You have probably already heard that cycle counting is the answer to all of your inventory woes. After all, cycle counting saves time and money year round and helps improve accuracy at every opportunity. Now it's time to dig a little deeper into the hidden costs associated with cycle counting and annual physical inventory counts.
What Do Inaccuracies Really Cost?
Too often, we discuss inaccuracies in our inventory as a percentage rate, but we fail to link those numbers to actual customers. In fact, we tend to think of inaccuracies in our annual inventories as a purely internal matter without considering how our customers suffer when our inventory is wrong. The truth is when inventory on an item is off, it means that customers are placing orders for items that aren't there. This results in delayed shipments, cancelled orders and missed opportunities. How much does it cost you to have an item out of stock? This number is measured in lost and dissatisfied customers.
Companies who switch to cycle counting report that they are able to increase visibility throughout their organization, not only by keeping more accurate inventories, but also by having more accurate information about when the next shipment will arrive. Customers receive better service because they are kept in the loop whenever there is a delay in shipment.
Another big shock to companies is the sheer amount of time and resources needed to pull off an annual inventory count. The weeks leading up to annual counts are usually chaotic and filled with stress. Team members are suddenly forced to organize row after row of stock locations that really should have been cleaned up months ago. Every re-count and investigation into inaccuracies adds precious minutes to the end of the inventory, threatening to keep you from staying on schedule with your next round of shipments. The bigger the warehouse, the more extreme this scenario gets.

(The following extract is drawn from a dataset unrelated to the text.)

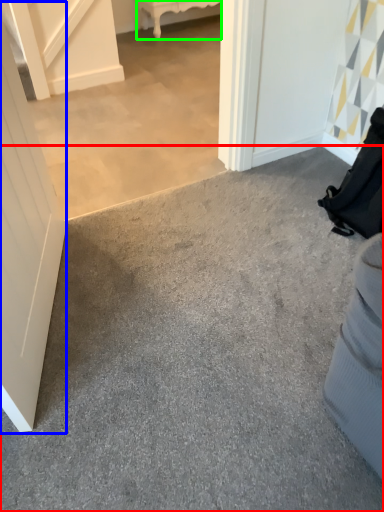 Question: Considering the real-world distances, which object is closest to concrete (highlighted by a red box)? door (highlighted by a blue box) or furniture (highlighted by a green box).

Choices:
 (A) door
 (B) furniture

Answer: (A)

Cycle counting offers a more adaptable solution for growing warehouses. Without disrupting normal operations, you can count just a few more items each day as your product selection expands. Your cycle counting software will automatically divvy these new items up and dispatch the counts as a matter of normal business. Ultimately, cycle counting is significantly less jarring to your employees, even if you go through a period of rapid growth.

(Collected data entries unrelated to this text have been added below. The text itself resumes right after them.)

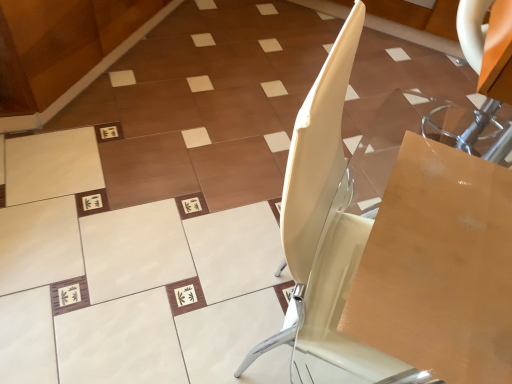 Question: Is wooden cardboard box at center-right further to the viewer compared to white glossy chair at center?

Choices:
 (A) no
 (B) yes

Answer: (B)

Question: Are wooden cardboard box at center-right and white glossy chair at center making contact?

Choices:
 (A) yes
 (B) no

Answer: (B)

Question: Could you tell me if wooden cardboard box at center-right is turned towards white glossy chair at center?

Choices:
 (A) no
 (B) yes

Answer: (B)

Question: Considering the relative positions of wooden cardboard box at center-right and white glossy chair at center in the image provided, is wooden cardboard box at center-right to the right of white glossy chair at center from the viewer's perspective?

Choices:
 (A) yes
 (B) no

When it comes to choosing cycle counting over annual physical inventories, there are plenty of reasons to make the upgrade. If you still aren't sure that it's right for you, consider the costs of not making the upgrade. The longer you wait to make the change, the more challenging it is to roll out a new system. By starting early you can provide customers with better service all along and ensure that your team is ready to handle the increased pressure of a growing enterprise.